Visionada anoche Música en la oscuridad (Musik i mörker), de 1948.
Poco a añadir a la estupenda reseña de mad dog earle, de modo que, para evitar repetirme, me centraré en los aspectos visuales de la película.
En efecto, la trama de la película (una especie de revisión del Infierno de Dante) no dista de la habitual en un melodrama de la época, lejos de las complejidades de películas posteriores de Bergman, aunque como siempre, hay pequeños apuntes formales ya presentes en esta muestra temprana, que evidencian el talento del director, dotando a la cinta de cierta personalidad y calidad artística.
Desconozco si sentían respeto mutuo, pero hay en la película momentos bastante hitchcockianos:
El sueño/delirio del protagonista tras el accidente, de cariz surrealista (daliniano y buñueliano, en forma de ojo), con toque sexual incluído, como en la película del inglés Recuerda (Spellbound) (1945)
El parecido del protagonista, Bengt Vyldeke (interpretado por el actor Birger Malmsten) tiene una notable semejanza con Gregory Peck (protagonista de las películas Recuerda y El proceso Paradine, de Hitchcock)
En la habitación que comparte Ingrid (interpretada por la actriz Mai Zetterling) con una compañera, vemos una fotografía de Cary Grant, otro actor fetiche del orondo director
Y que decir del cameo del propio Bergman en el tren (más hitchcockiano, imposible)
Como en la posterior La sed, Bergman vuelve a tratar una serie de temas comunes:
- la crítica social (lucha de clases) en la que sólo cuando aquellos personajes que lo tienen todo, caen en desgracia y el vivir en la austeridad (el mundo real, en el que no son pocos los que no duden en explotar al prójimo o emplear la crueldad con tal de sobrevivir), se encuentran a sí mismos, su lugar en el mundo y son capaces de amar verdaderamente (con los sacrificios que ello conlleva);
- de nuevo, el director hace hincapié en la guerra (la ceguera y consiguiente caída en desgracia del protagonista son causados durante un ejercicio de tiro), en unas primeras imágenes en un pasaje nevado, en las que el sonido de las ametralladoras será el único diálogo (que hacen pensar lo bien que le habría podido salir al director un melodrama con la guerra como telón de fondo, como la estupenda Tiempo de amar, tiempo de morir, dirigida por Douglas Sirk);
Me ha gustado el modo en que Bergman juega con la luz y la oscuridad a lo largo de la película.
El modo en que sumerge al protagonista (de nuevo relacionado con el arte, es pianista) en la oscuridad, para describir su caída social: no conseguirá ser admitido en la academia musical, logrando un trabajo como músico en un restaurante, regentado por un dueño de mala muerte (con un parecido razonable con el despreciable Quinlan interpretado... ¡diez años después! por Orson Welles en su película Sed de mal), al que muestra bebiendo, metiendo mano a las camareras y maltratando y aterrorizando a todos y cada uno de sus amargados trabajadores, a los que ha sumido en una oscuridad moral)
Y el modo en que juega con la oscuridad dualmente: del mismo modo en que sume al protagonista (literalmente) en las tinieblas,Spoiler:
el director muestra sus encuentros y posterior enamoramiento, durante la oscuridad:
Y finalmente, otros temas habituales del director:
-el espejo
- la figura de una madre castradora y posesiva
- la escena en el baño, esta vez el director muestra como Ingrid se desnuda para bañarse, planificado con naturalidad, mostrando (sin énfasis sexual) la inocencia/pureza del personaje
- el tono espiritual/fantástico en que Ingrid ve la fuerza de superación interior de Bengt y se enamora de este; pese al rechazo/timidez al conocerle, se da cuenta de su ceguera.
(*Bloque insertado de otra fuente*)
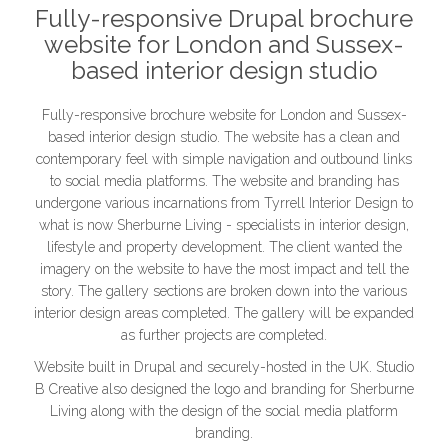
Fully-responsive Drupal brochure
website for London and Sussex-
based interior design studio
Fully-responsive brochure website for London and Sussex-
based interior design studio. The website has a clean and
contemporary feel with simple navigation and outbound links
to social media platforms. The website and branding has
undergone various incarnations from Tyrrell Interior Design to
what is now Sherburne Living - specialists in interior design,
lifestyle and property development. The client wanted the
imagery on the website to have the most impact and tell the
story. The gallery sections are broken down into the various
interior design areas completed. The gallery will be expanded
as further projects are completed.
Website built in Drupal and securely-hosted in the UK. Studio
B Creative also designed the logo and branding for Sherburne
Living along with the design of the social media platform
branding.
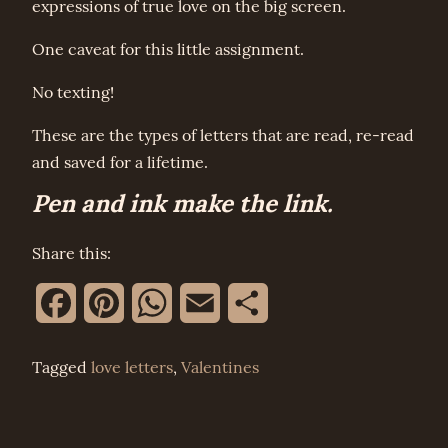
expressions of true love on the big screen.
One caveat for this little assignment.
No texting!
These are the types of letters that are read, re-read
and saved for a lifetime.
Pen and ink make the link.
Share this:
Facebook
Pinterest
WhatsApp
Email
Share
Tagged
love letters
,
Valentines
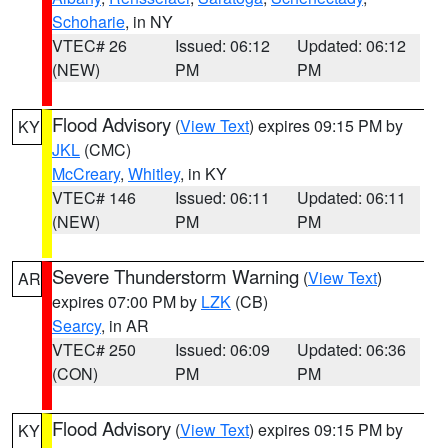
Schoharie
, in NY
VTEC# 26
Issued: 06:12
Updated: 06:12
(NEW)
PM
PM
Flood Advisory
(
View Text
) expires 09:15 PM by
KY
JKL
(CMC)
McCreary
,
Whitley
, in KY
VTEC# 146
Issued: 06:11
Updated: 06:11
(NEW)
PM
PM
Severe Thunderstorm Warning
(
View Text
)
AR
expires 07:00 PM by
LZK
(CB)
Searcy
, in AR
VTEC# 250
Issued: 06:09
Updated: 06:36
(CON)
PM
PM
Flood Advisory
(
View Text
) expires 09:15 PM by
KY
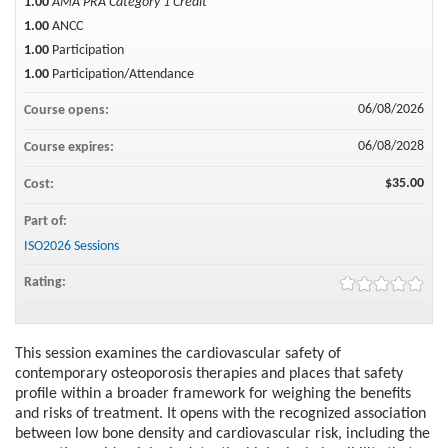
1.00
AMA PRA Category 1 Credit™
1.00
ANCC
1.00
Participation
1.00
Participation/Attendance
06/08/2026
Course opens:
06/08/2028
Course expires:
$35.00
Cost:
Part of:
ISO2026 Sessions
Rating:
This session examines the cardiovascular safety of
contemporary osteoporosis therapies and places that safety
profile within a broader framework for weighing the benefits
and risks of treatment. It opens with the recognized association
between low bone density and cardiovascular risk, including the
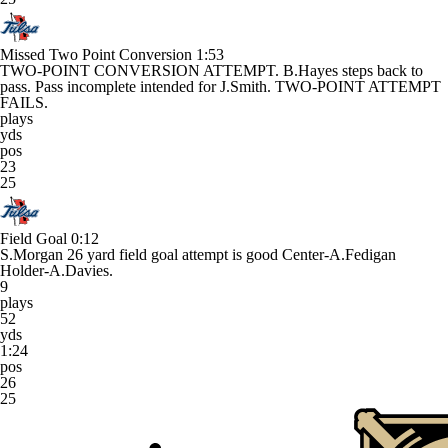
Missed Two Point Conversion
1:53
TWO-POINT CONVERSION ATTEMPT. B.Hayes steps back to
pass. Pass incomplete intended for J.Smith. TWO-POINT ATTEMPT
FAILS.
plays
yds
pos
23
25
Field Goal
0:12
S.Morgan 26 yard field goal attempt is good Center-A.Fedigan
Holder-A.Davies.
9
plays
52
yds
1:24
pos
26
25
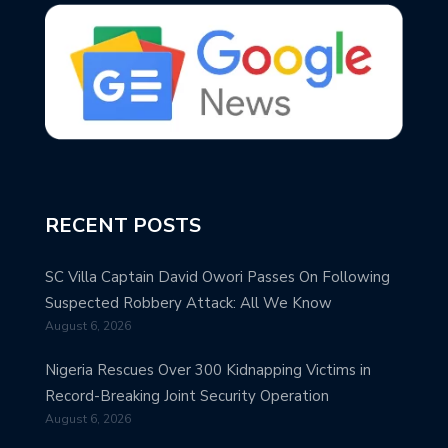
RECENT POSTS
SC Villa Captain David Owori Passes On Following
Suspected Robbery Attack: All We Know
August 6, 2026
Nigeria Rescues Over 300 Kidnapping Victims in
Record-Breaking Joint Security Operation
August 6, 2026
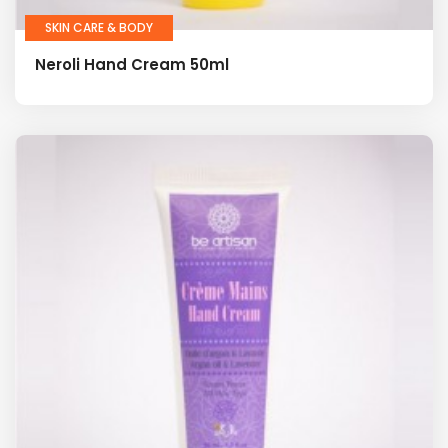
SKIN CARE & BODY
Neroli Hand Cream 50ml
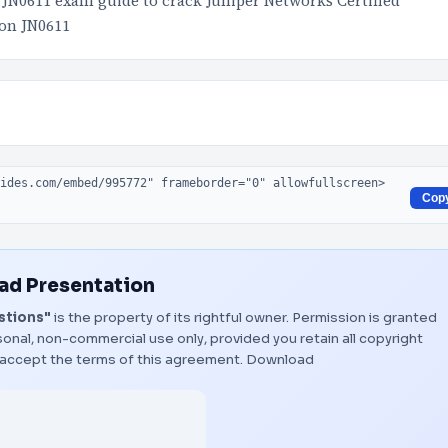
 JN0611 exam guide to crack Juniper Networks Certified
 on JN0611
Cop
d Presentation
stions"
is the property of its rightful owner. Permission is granted
onal, non-commercial use only, provided you retain all copyright
 accept the terms of this agreement.
Download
Los planos del rostro de Ingrid (ya sea cuando esta admira a Bengt tocar el órgano en el funeral de su padre o cuando Bengt acaricia su rostro, son de una pureza y belleza plástica dreyeriana:
Spoiler:
En fin, debo reconocer que me ha gustado más de lo que esperaba y reconozco que me ha sorprendido gratamente el buen hacer del director, insuflando coherentemente en el plano visual, sus obsesiones en la trama.
Reconozco, eso sí, el trazo tirando a tópico, con que trata a ciertos personajes: la prometida de Bengt, una pija superficial y vacía o los celos del amigo/pareja de Ingrid, Ebbe (interpretado por el actor Bengt Eklund, al que el director asocia a personajes mezquinos y desagradables, como en la posterior La sed) o lo precipitado del tramo final, aunque el metraje precedente bien merece mi recomendación para su visionado.